以前も取り上げた、お世話になっていた先生の話である。
先生に感謝の手紙をお送りしたとき、私は誤って便箋を2枚重ねずに送ってしまったことがあった。目上の人に対する手紙では失礼な行為のひとつだが、その際に先生からの手紙でお叱りを受けたことがあった。
そのとき、「君は記者であるから言っておくが、社会常識を知ってあえて踏み越えるのと、知らずに踏み越えるのとでは大きな違いがある。記者という仕事は社会常識を知りながら、あえて踏み越えることが時には必要な仕事だ」と書いてあった。
すでに物故された先生からいただいた手紙はまだ残っているが、いま読み返しても顔から火が出るほど恥ずかしい失敗だ。おそらくその先生は私がモノを知らないことを見抜いた上でそういったお返事をしてくれたのだろう。

若い時にはわかっていなかったことが、年を重ねるとわかってくる。そのきっかけは年を重ねた人のふるまいから勝手に学ぶことや、指導や指摘を受けて気付かされることなど、さまざまである。

それゆえに、まっとうに教育を受けたり学びを積み重ねたりして年を重ねている人は、通常ならいろんなことを「わかっている」のだ(まあ、本当にわかっていない人もちょっといるけど)。
そして、「わかった」うえでいろんな行動をしている。
逆に若い人の立場から見れば、「多分あの人はわかっている」と判断することが必要となる。それだけに、相手がわかってあえてやっている(またはやっていない)ことがある、と理解できない・しようとしない若者は幼稚に見える。

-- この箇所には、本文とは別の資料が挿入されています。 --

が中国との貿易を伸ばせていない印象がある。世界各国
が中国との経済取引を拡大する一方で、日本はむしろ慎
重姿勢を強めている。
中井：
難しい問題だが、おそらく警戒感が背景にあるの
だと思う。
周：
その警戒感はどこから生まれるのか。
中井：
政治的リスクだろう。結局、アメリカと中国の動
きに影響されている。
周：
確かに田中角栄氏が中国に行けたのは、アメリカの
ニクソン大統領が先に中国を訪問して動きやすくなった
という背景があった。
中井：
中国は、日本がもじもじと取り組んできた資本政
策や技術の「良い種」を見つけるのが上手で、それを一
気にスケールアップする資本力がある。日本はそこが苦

私自身、若いうちは夢を見るのはひとえに意志の問題であり、夢を見られないというのは意志薄弱であるからだと考えていた。
それだけに夢を見ずきいる人たちをどこかで「もったいないな」と思っていた。

ある程度は正しいとしても、さすがにそれだけで割り切れるほど世の中は単純でもない。子供を家に迎えると、ついつい目の前の生活に追われて高所大所から物事を俯瞰して考えたり、夢を見たり社会貢献をしたりすることが難しくなるのは肌感覚として理解できるし、おそらく子どものみならず、介護なり自分の健康問題なり加齢なり、様々な事情で夢をあきらめる人もいる。若者からの失望の眼差しを浴びてなお、どうにもならない現実が差し迫ってくる。

だからこそ、夢を選ぶ決断をすることの重みが、なんでも勢いに任せて行動できる若い頃といろんなことをわかった人とでは全く異なる。若いうちに夢を見よと大人が言うのはおそらくそのせいだ。

歳月を経た誰かの夢の重みを鑑みず、歳を重ねた人をただただ批判するのは、実は自分自身が物事を「よくわかっていない」と声高に主張しているだけである。そんな幼さを「若くて尖っている」と表現するのは勝手だが、特別な才能でもない限りは、夢から目を離さざるをえなかった大人に比べてよほど魅力のない大人になるのだろうと思う。